Question about dot prod intrinsic
katayama Jun 17, 2011 2:47 AM (in response to bubu)Hi bubu,
what's the result of dot(a,b)? 10 or 6?
It will be 10.
And what's more efficient?
Thus a and b are both const, k is computed at compiletime. There is no difference in efficiency.
If one of a and b are not const, second one has less add operation, and it also be written as
float k = dot(a.xyz, b.xyz);
or consider using float3. (OpenCL 1.1 feature.)

bubu Jun 17, 2011 2:43 PM (in response to katayama)I've heard float3 are very inneficient.
#2 has less operations but, as the Radeon's SIMD loves float4 and not scalar ops I'm not completely sure...

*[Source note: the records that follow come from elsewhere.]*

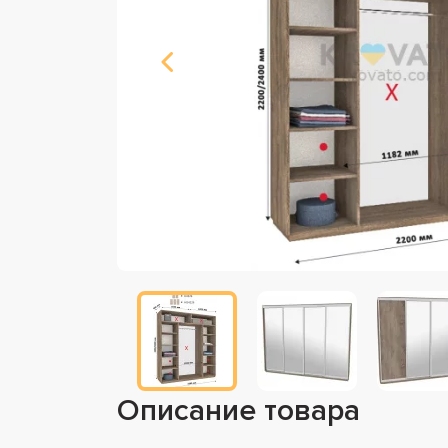
Описание товара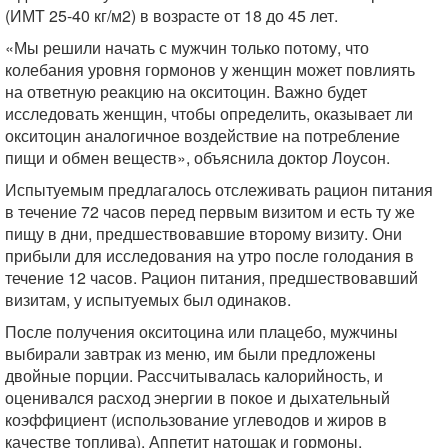
(ИМТ 25-40 кг/м2) в возрасте от 18 до 45 лет.
«Мы решили начать с мужчин только потому, что
колебания уровня гормонов у женщин может повлиять
на ответную реакцию на окситоцин. Важно будет
исследовать женщин, чтобы определить, оказывает ли
окситоцин аналогичное воздействие на потребление
пищи и обмен веществ», объяснила доктор Лоусон.
Испытуемым предлагалось отслеживать рацион питания
в течение 72 часов перед первым визитом и есть ту же
пищу в дни, предшествовавшие второму визиту. Они
прибыли для исследования на утро после голодания в
течение 12 часов. Рацион питания, предшествовавший
визитам, у испытуемых был одинаков.
После получения окситоцина или плацебо, мужчины
выбирали завтрак из меню, им были предложены
двойные порции. Рассчитывалась калорийность, и
оценивался расход энергии в покое и дыхательный
коэффициент (использование углеводов и жиров в
качестве топлива). Аппетит натощак и гормоны,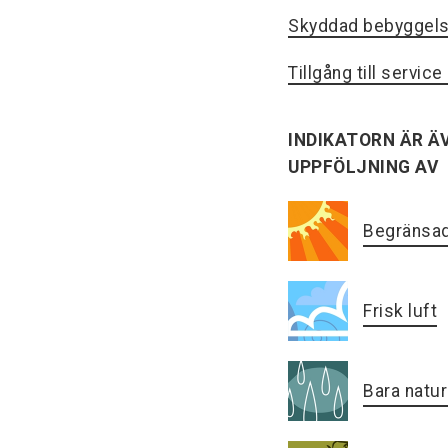
Skyddad bebyggel
Tillgång till servic
INDIKATORN ÄR ÄV
UPPFÖLJNING AV
Begränsad
Frisk luft
Bara natur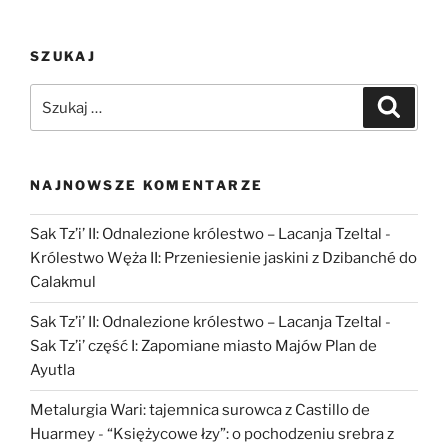
chrząszczy.
Unikatowe
SZUKAJ
znalezisko
z
Szukaj:
Szukaj
cmentarzyska
ciałopalnego
w
Domasławiu”
NAJNOWSZE KOMENTARZE
Sak Tz’i’ II: Odnalezione królestwo – Lacanja Tzeltal
-
Królestwo Węża II: Przeniesienie jaskini z Dzibanché do
Calakmul
Sak Tz’i’ II: Odnalezione królestwo – Lacanja Tzeltal
-
Sak Tz’i’ część I: Zapomiane miasto Majów Plan de
Ayutla
Metalurgia Wari: tajemnica surowca z Castillo de
Huarmey
-
“Księżycowe łzy”: o pochodzeniu srebra z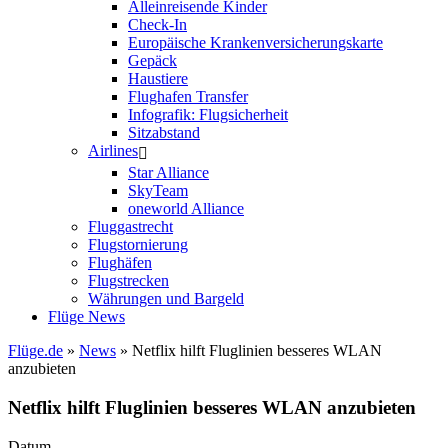
Alleinreisende Kinder
Check-In
Europäische Krankenversicherungskarte
Gepäck
Haustiere
Flughafen Transfer
Infografik: Flugsicherheit
Sitzabstand
Airlines
Star Alliance
SkyTeam
oneworld Alliance
Fluggastrecht
Flugstornierung
Flughäfen
Flugstrecken
Währungen und Bargeld
Flüge News
Flüge.de
»
News
» Netflix hilft Fluglinien besseres WLAN
anzubieten
Netflix hilft Fluglinien besseres WLAN anzubieten
Datum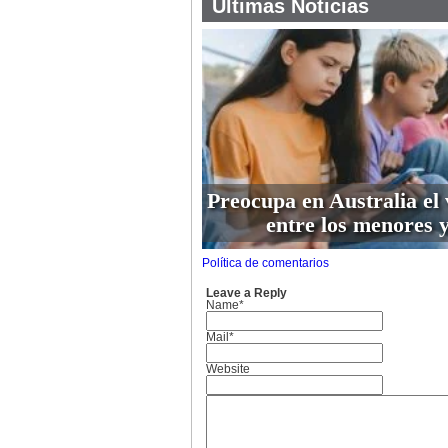
Últimas Noticias
Preocupa en Australia el 
entre los menores y
Política de comentarios
Leave a Reply
Name*
Mail*
Website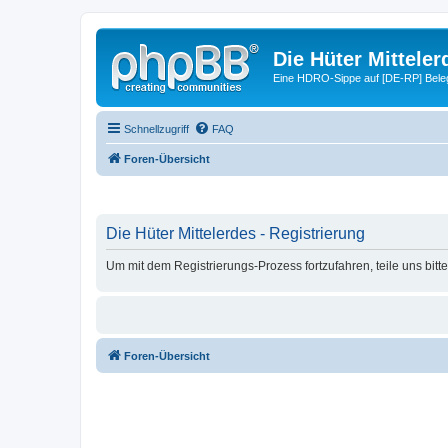
Die Hüter Mitteler
Eine HDRO-Sippe auf [DE-RP] Bele
Schnellzugriff
FAQ
Foren-Übersicht
Die Hüter Mittelerdes - Registrierung
Um mit dem Registrierungs-Prozess fortzufahren, teile uns bitt
Foren-Übersicht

katayama Jun 18, 2011 6:43 PM (in response to bubu)Sorry, in my previous post, I did some misunderstanding.
Thus there is 'DOT4' instruction, dot(float4, float4) can be executed in 1cycle and occupy all of XYZW pipeline.
In other hands, dot(float3, float3) need 3 cycles (MUL, MULADD, MULADD) but occupy only one pipeline. So, multiple dot(float3, float3) can be executed in 3 cycles. (4x on 69xx, 5x on 68xx or older.)
So efficiency is depending on your kernel code.